Я переехал в старый дом в центре Бродвея. Верхние этажи дома, где я снял квартиру, давно пустовали.

Меня смутила тишина и запущенность дома, словно я потревожил покой мёртвых. Я впервые в жизни почувствовал суеверный страх, а когда липкая паутина опутала моё лицо, мне показалось, что передо мной привидение.

Я добрался до своей квартиры, крепко запер дверь, зажёг огонь в камине и наконец почувствовал себя в безопасности. Я предавался воспоминаниям и слушал вой ветра за окном, пока не начал засыпать. Вдруг моё одеяло поползло вниз, словно кто-то стягивал его с меня. Еле дыша от ужаса, я попытался бороться с неизвестным грабителем, но он оказался сильнее меня. Я застонал, и некто в темноте повторил мой стон. Затем я услыхал тяжёлые шаги, напоминающие топот слона. Кто-то вышел сквозь запертую дверь, и воцарилась тишина.

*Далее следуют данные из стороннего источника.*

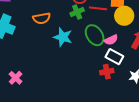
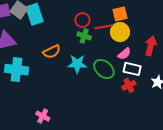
green cross: (77, 12) -> (84, 36), turned -32
yellow circle: (124, 16) -> (120, 32), moved
green ellipse: (95, 35) -> (104, 69), moved

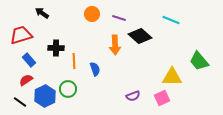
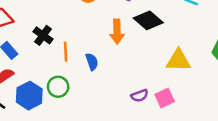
black cross: (56, 48) -> (43, 35), turned 35
yellow triangle: (172, 77) -> (178, 60), moved
pink square: (162, 98) -> (165, 98), moved

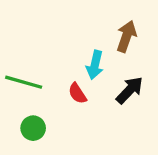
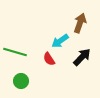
cyan arrow: (95, 65) -> (60, 41), turned 42

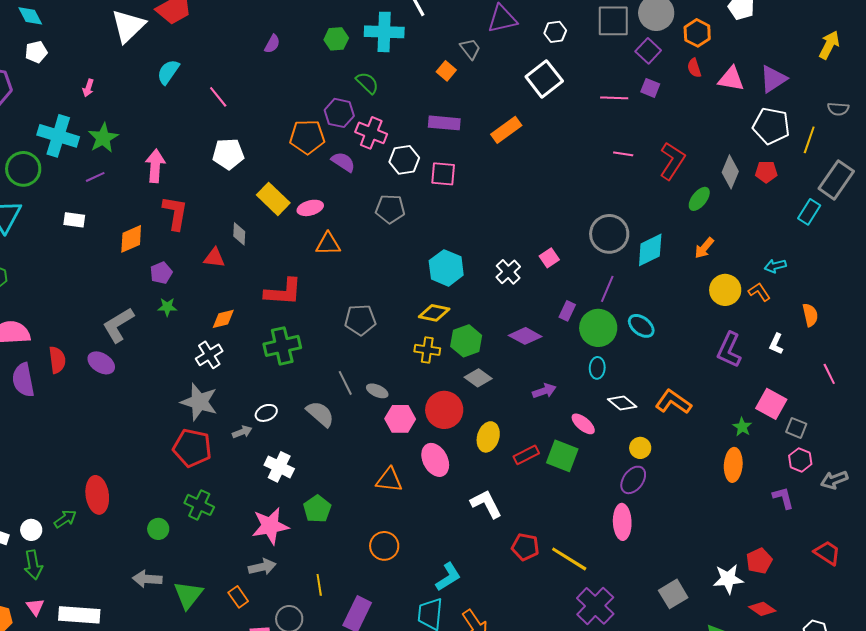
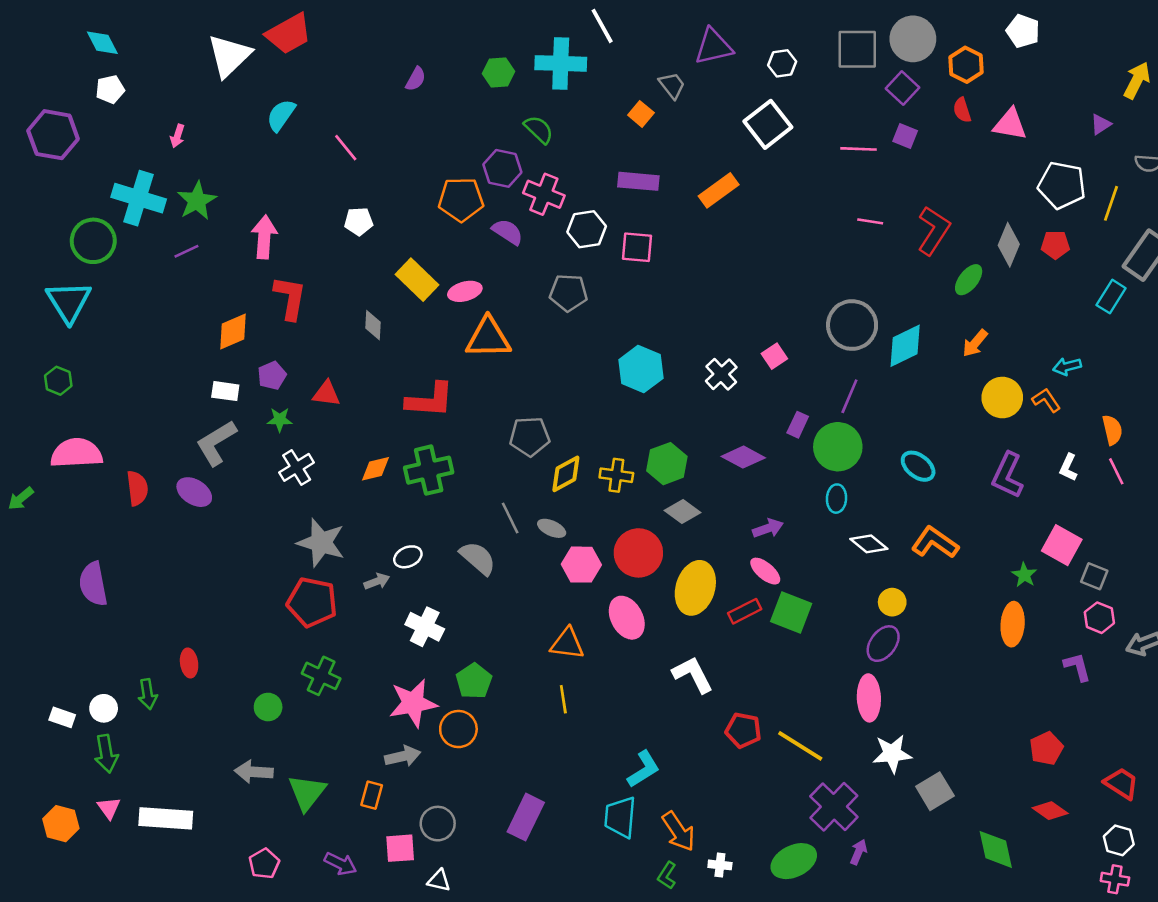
purple triangle: (773, 79) -> (1101, 124), moved, size x0.6
white pentagon: (228, 154) -> (359, 221), size x0.7
white rectangle: (74, 220) -> (225, 391), moved
orange triangle: (328, 244) -> (488, 338), size x1.4
red triangle: (214, 258) -> (326, 394), moved
yellow diamond: (434, 313) -> (566, 474), moved, turned -40
orange diamond: (223, 319) -> (376, 469), moved
cyan ellipse: (641, 326) -> (918, 466), moved
white cross: (209, 355) -> (297, 467), moved
pink line: (829, 374) -> (1116, 471), moved
purple semicircle: (23, 380) -> (93, 584), moved
pink ellipse: (583, 424) -> (765, 571), moved
yellow ellipse: (488, 437) -> (695, 588), size x1.4
red ellipse: (97, 495) -> (189, 663), size x0.6
green arrow: (65, 519) -> (148, 694), turned 115
orange circle: (384, 546) -> (458, 729), moved
red trapezoid: (827, 553) -> (1121, 783), moved
white star: (728, 579) -> (892, 754), moved
yellow line: (319, 585) -> (563, 699), moved
orange rectangle: (238, 597) -> (372, 795), turned 50

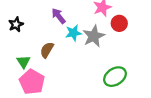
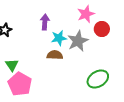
purple arrow: (59, 16) -> (45, 22), turned 42
brown semicircle: (47, 50) -> (55, 55), moved, turned 63

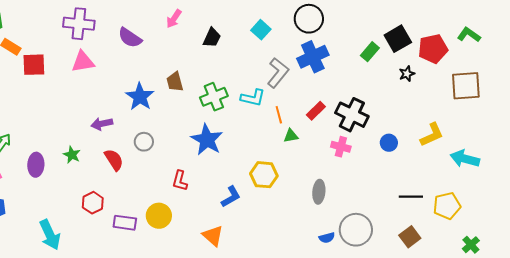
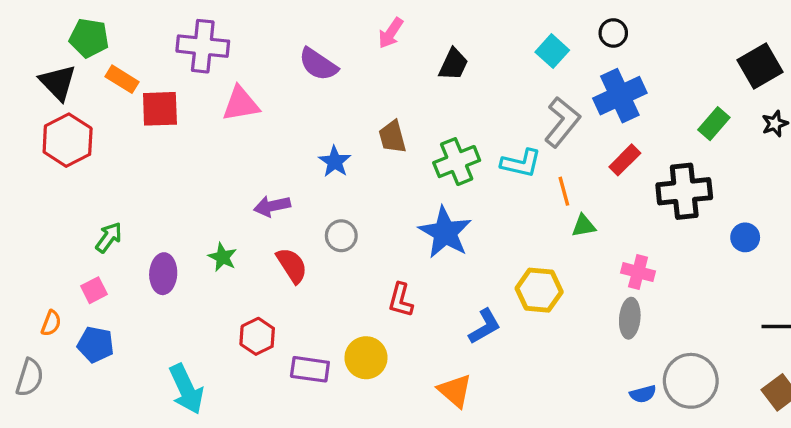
black circle: (309, 19) -> (613, 33), size x0.6
purple cross: (79, 24) -> (203, 46), moved
cyan square: (261, 30) -> (552, 51), moved
green rectangle: (370, 52) -> (714, 124), moved
blue star: (140, 97) -> (335, 162), size x0.7
red rectangle: (316, 111) -> (625, 160), moved
black cross: (352, 115) -> (684, 191), turned -32
pink cross: (341, 147) -> (638, 272), moved

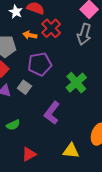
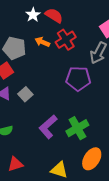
purple pentagon: (40, 64) -> (78, 79), moved
green cross: (76, 83) -> (77, 128), moved

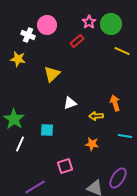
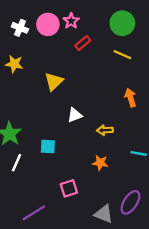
pink star: (89, 22) -> (71, 21), moved
white cross: (28, 35) -> (20, 28), moved
yellow line: (122, 51) -> (122, 55), moved
orange arrow: (115, 103) -> (130, 98), moved

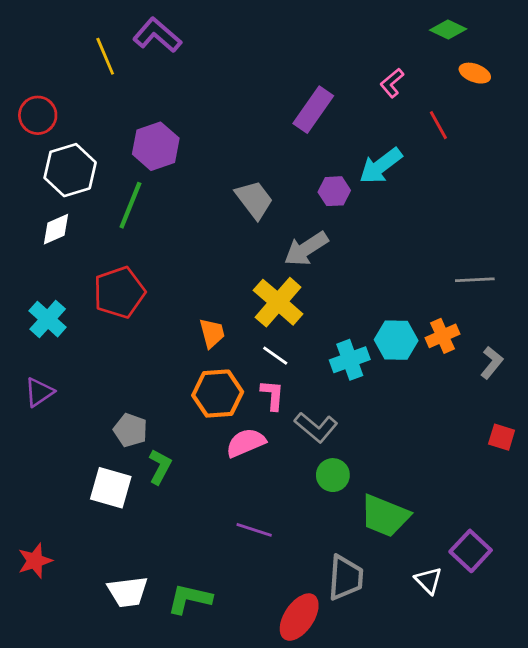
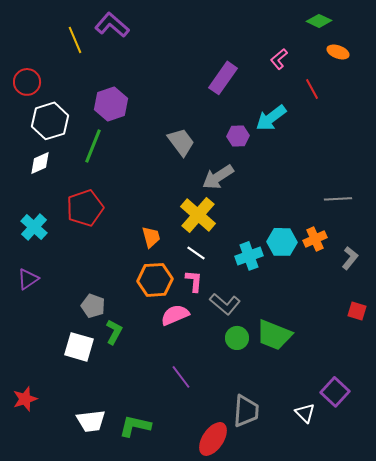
green trapezoid: (385, 516) -> (274, 335), moved
purple line: (254, 530) -> (181, 377), turned 35

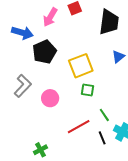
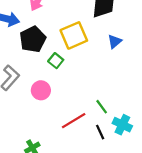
yellow square: (81, 66) -> (74, 35), moved
green square: (88, 90) -> (56, 61), moved, turned 32

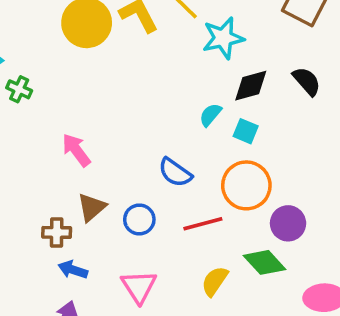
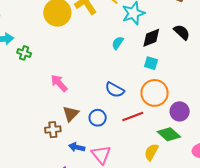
cyan semicircle: (210, 115) -> (118, 43), moved
blue arrow: (73, 270) -> (77, 147), moved
yellow semicircle: (215, 281) -> (151, 152), moved

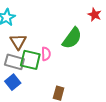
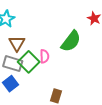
green square: (30, 60) -> (29, 62), turned 30

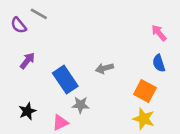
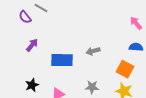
blue semicircle: (159, 63) -> (136, 47), turned 112
blue rectangle: (65, 80) -> (62, 60), turned -55
gray star: (80, 105) -> (92, 87), moved

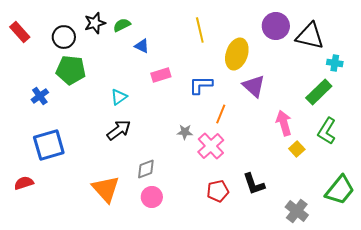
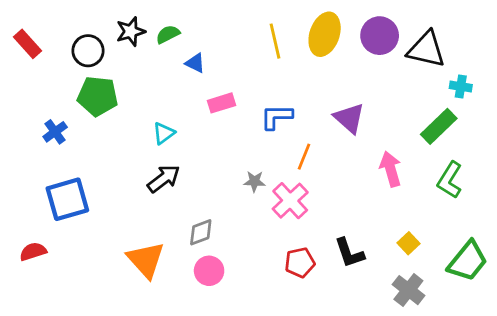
yellow ellipse: (237, 54) -> (325, 34), moved
yellow square: (297, 149) -> (408, 243), moved

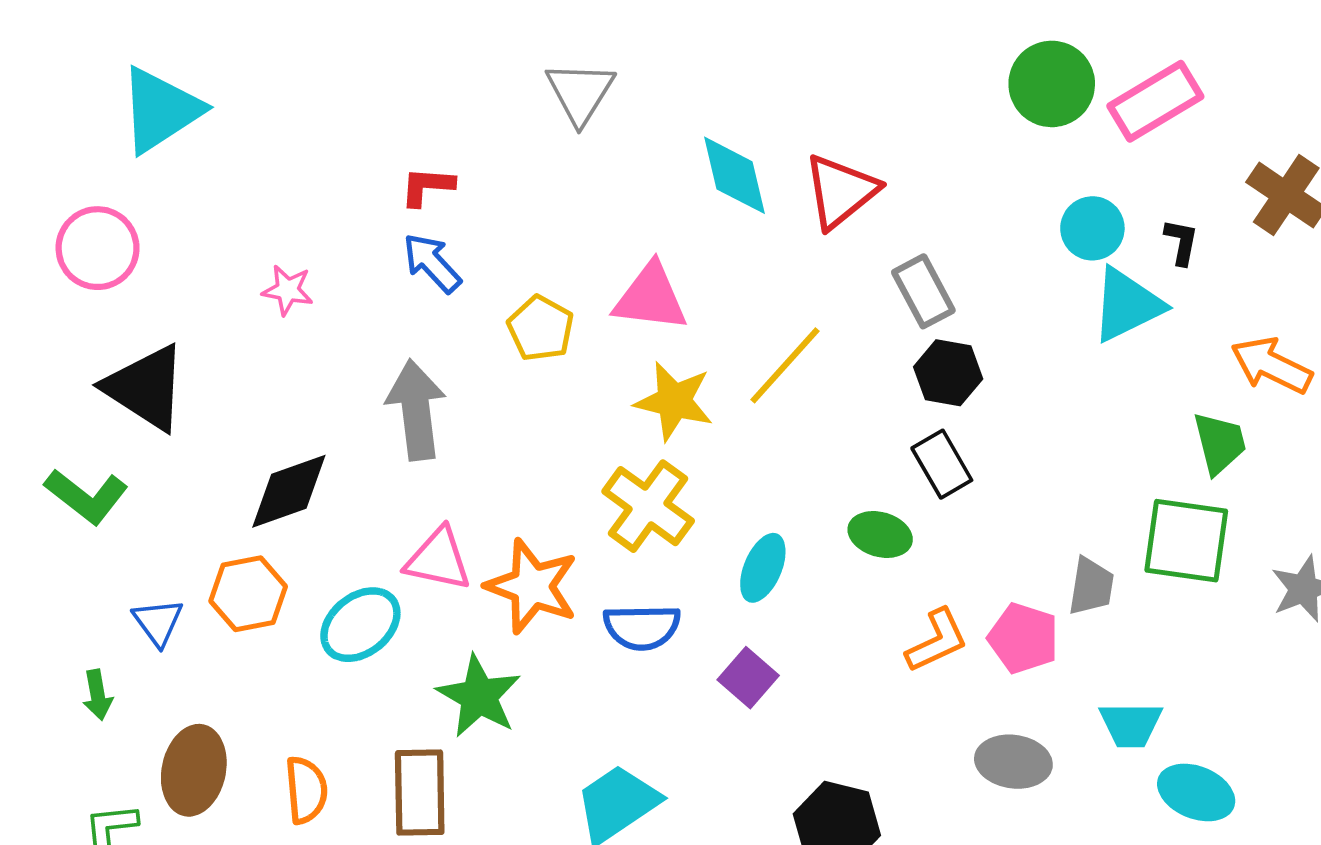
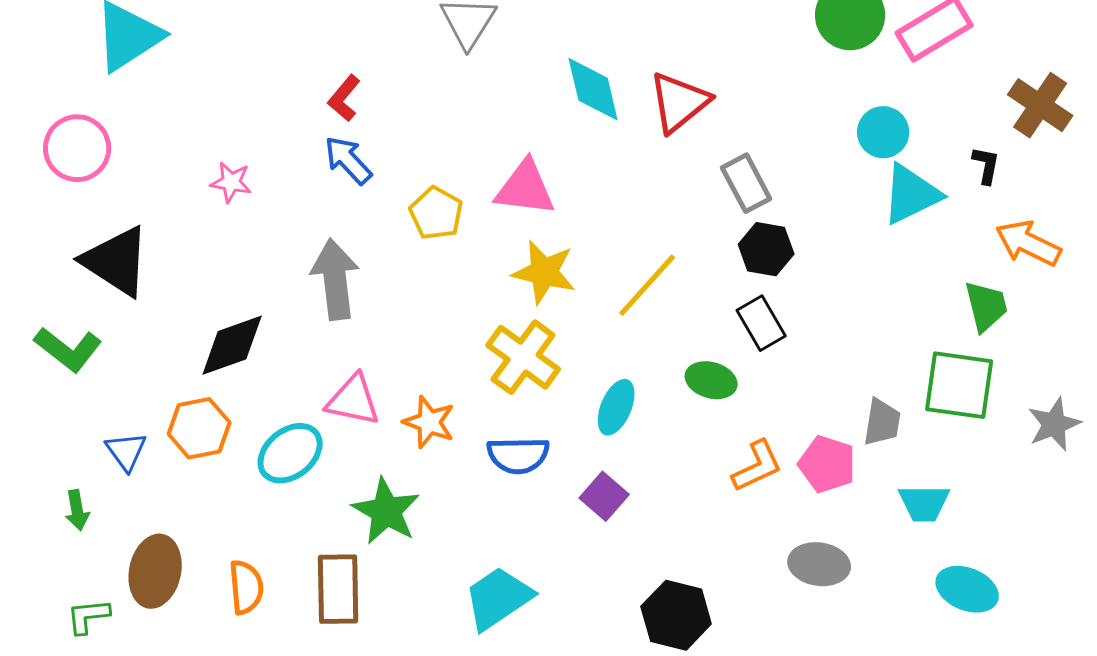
red L-shape: (427, 186) -> (344, 98), turned -54
black L-shape: (1181, 242) -> (986, 165), moved
yellow line: (785, 365) -> (647, 285), moved
orange star: (532, 586) -> (429, 422), size x0.7
cyan trapezoid: (1131, 725) -> (924, 503), moved

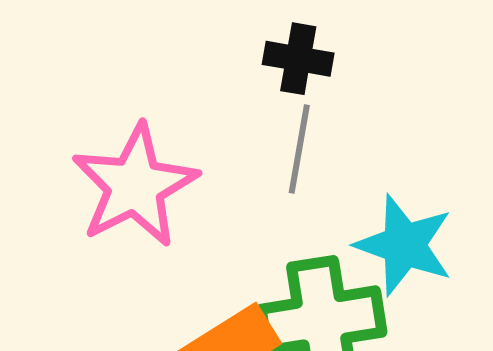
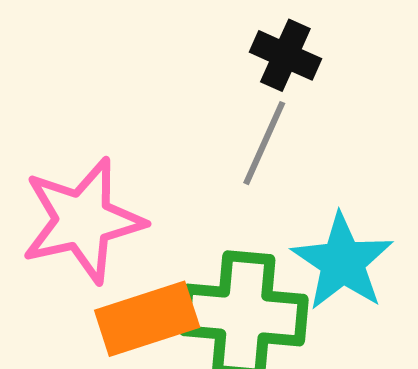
pink star: (135, 186) -> (83, 220), moved

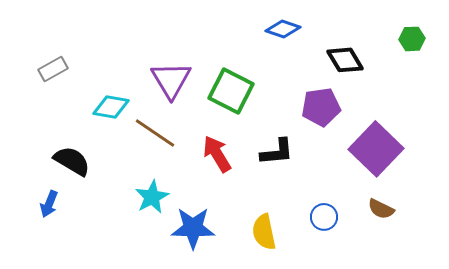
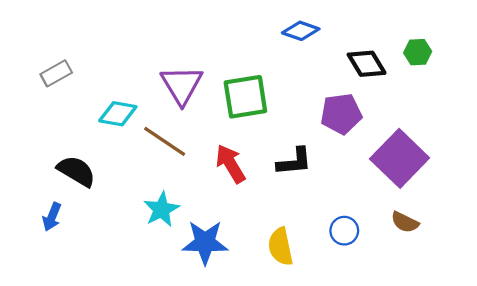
green hexagon: (412, 39) -> (418, 52), moved
green square: (231, 91) -> (245, 97), turned -36

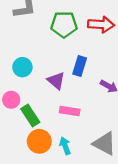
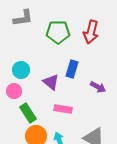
red arrow: (101, 24) -> (91, 32), turned 100
pink circle: (11, 100) -> (14, 91), moved

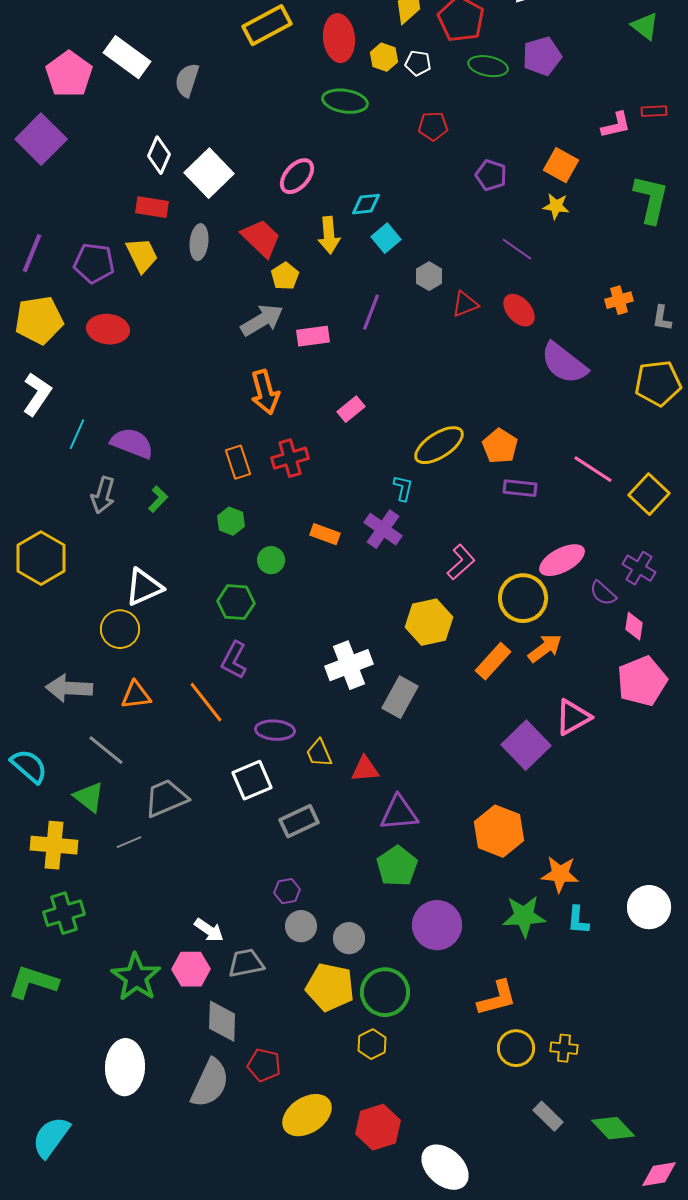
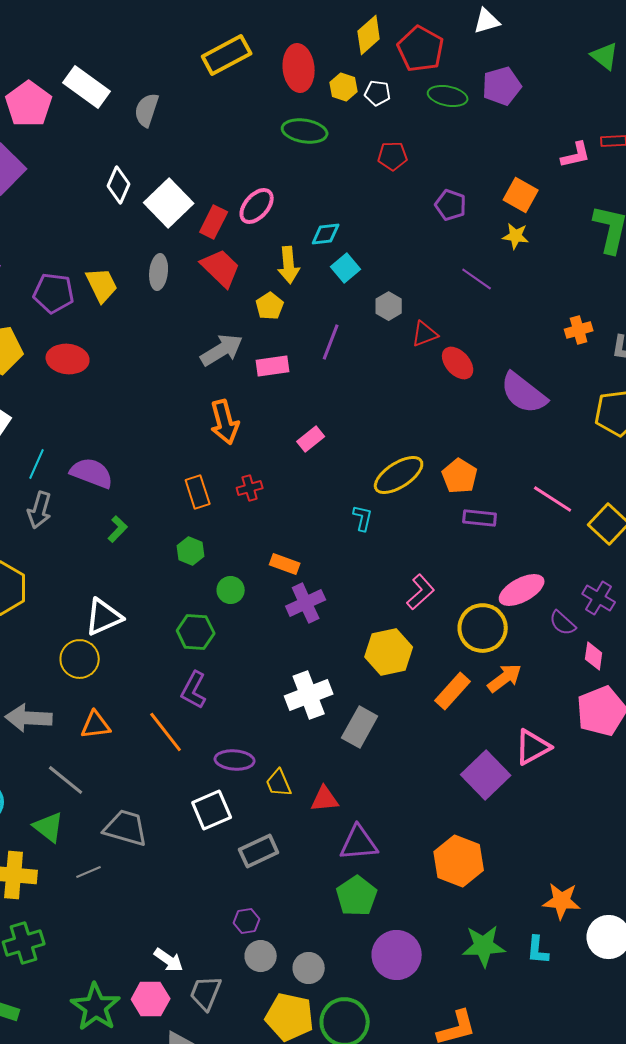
red rectangle: (152, 207) -> (214, 222), moved, turned -72
yellow pentagon: (285, 276) -> (270, 306), moved
red ellipse: (519, 310) -> (458, 363), moved
red cross: (290, 458) -> (250, 488), size x0.7
gray arrow: (103, 495) -> (40, 510), moved
purple cross: (383, 529) -> (306, 603), moved, turned 30
gray trapezoid: (166, 798) -> (126, 828), turned 39
orange star: (560, 874) -> (562, 901), moved
gray trapezoid: (246, 963) -> (206, 993), turned -57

Успокоившись, я сказал себе, что это был всего лишь ночной кошмар, проверил замки на двери, уселся с трубкой у каина и вдруг увидел на золе громадный след. Мне не померещилось, в моей комнате побывал гигант! Парализованный ужасом, я снова улёгся в постель. Несколько минут прошло в тишине и мраке, затем возле самой кровати раздались крики, стоны, вздохи, приглушённые разговоры, из коридора послышался грохот и звон ржавых цепей, а с потолка закапала кровь.

Я увидел призрачные лица, и холодная рука коснулась моего лица. Еле живой от страха я зажёг свет и перебрался к камину. Тут я снова услышал слоновий топот. Передо мной появилось огромное облако. Она начало менять очертания, уплотняться, пока не превратилось в могучего обнажённого красавца. Я узнал в нём Кардиффского великана и перестал бояться - всем известно, что великаны необычайно добры.

Великан попытался присесть на стул, затем на кровать и разнёс мебель в щепки. Я возмутился и отчитал своего гостя за порчу мебели и появление в непристойном виде. Великан смущённо извинился, закутался в одеяло, нахлобучил на голову таз для умывания и расположился на полу.

Поболтав с гостем полчаса, я отметил его усталый вид. Великан поделился со мной своим горем. Он - призрак Кардиффскоро великана, и обретёт покой, только когда его мраморное тело придадут земле. Призрак решил пугать людей, чтобы заставить их закопать тело, находящееся в музее напротив моего дома. Однако по ночам в музее никого нет, и великан решил пугать жильцов ближайшего дома, заручившись поддержкой самых жутких призраков. Долгие годы великан со своей ужасной компанией бродил по пустому дому, дошёл до полного изнеможения и наконец встретил живого человека.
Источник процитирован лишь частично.